Dans une sixième branche, le requérant mobilise la violation des droits de l’homme en tant que principes et valeurs essentiels de l’Union guidant son action sur la scène internationale.

—

Dans une septième branche, le requérant estime qu’il y a violation du droit à l’autodétermination.

—

Dans une huitième branche, le requérant fait valoir le manquement, par le Conseil, de son obligation d’exécuter les arrêts de la Cour.

—

Dans une neuvième branche, le requérant invoque la violation alléguée du principe de l’effet relatif des traités.

—

Dans une dixième branche, le requérant soutient qu’il existe une violation du droit international humanitaire et du droit pénal international.

—

Dans une onzième branche, le requérant invoque la violation des obligations de l’Union au titre du droit de la responsabilité.


(1) Décision (UE) 2025/2023 du Conseil du 2 octobre 2025 relative à la position à prendre, au nom de l’Union européenne, au sein du Conseil d’association institué par l’accord euro-méditerranéen établissant une association entre les Communautés européennes et leurs États membres, d’une part, et le Royaume du Maroc, d’autre part, en ce qui concerne la modification du protocole n° 4 dudit accord relatif à la définition de la notion de «produits originaires» et aux méthodes de coopération administrative (JO L, 2025/2023).
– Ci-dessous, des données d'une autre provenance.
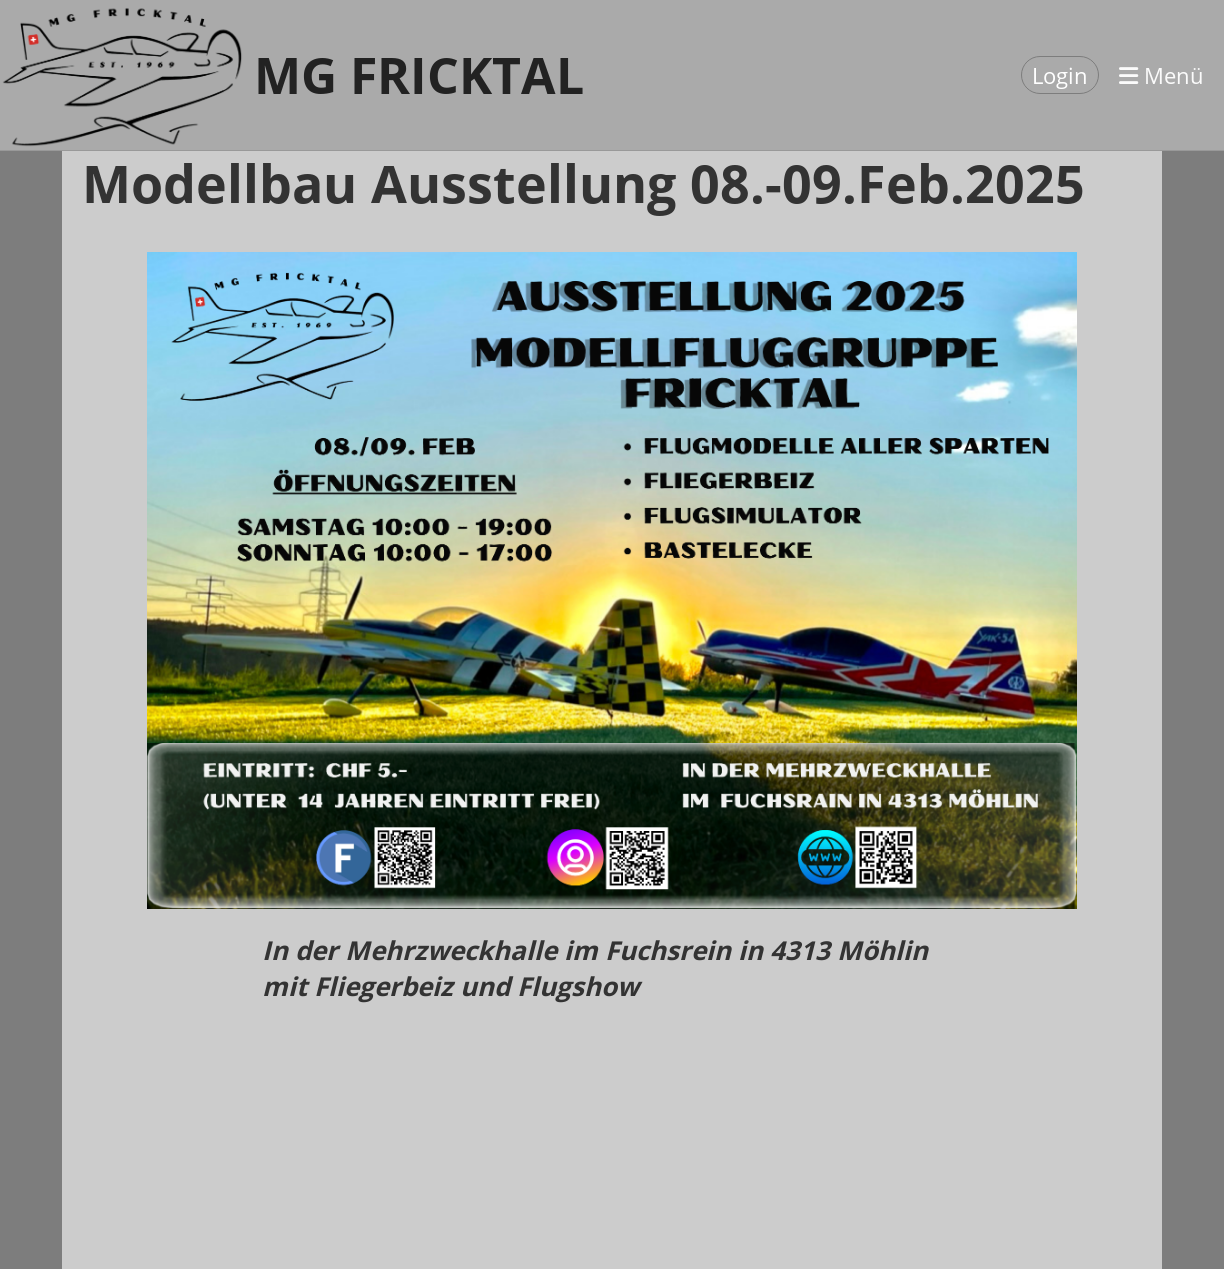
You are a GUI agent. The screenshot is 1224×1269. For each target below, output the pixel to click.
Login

(2) Décision (UE) 2025/2022 du Conseil, du 2 octobre 2025, relative à la signature, au nom de l’Union, et à l’application provisoire de l’accord sous forme d’échange de lettres entre l’Union européenne et le Royaume du Maroc sur la modification des protocoles n° 1 et n° 4 de l’accord euro-méditerranéen établissant une association entre les Communautés européennes et leurs États membres, d’une part, et le Royaume du Maroc, d’autre part (JO L, 2025/2022).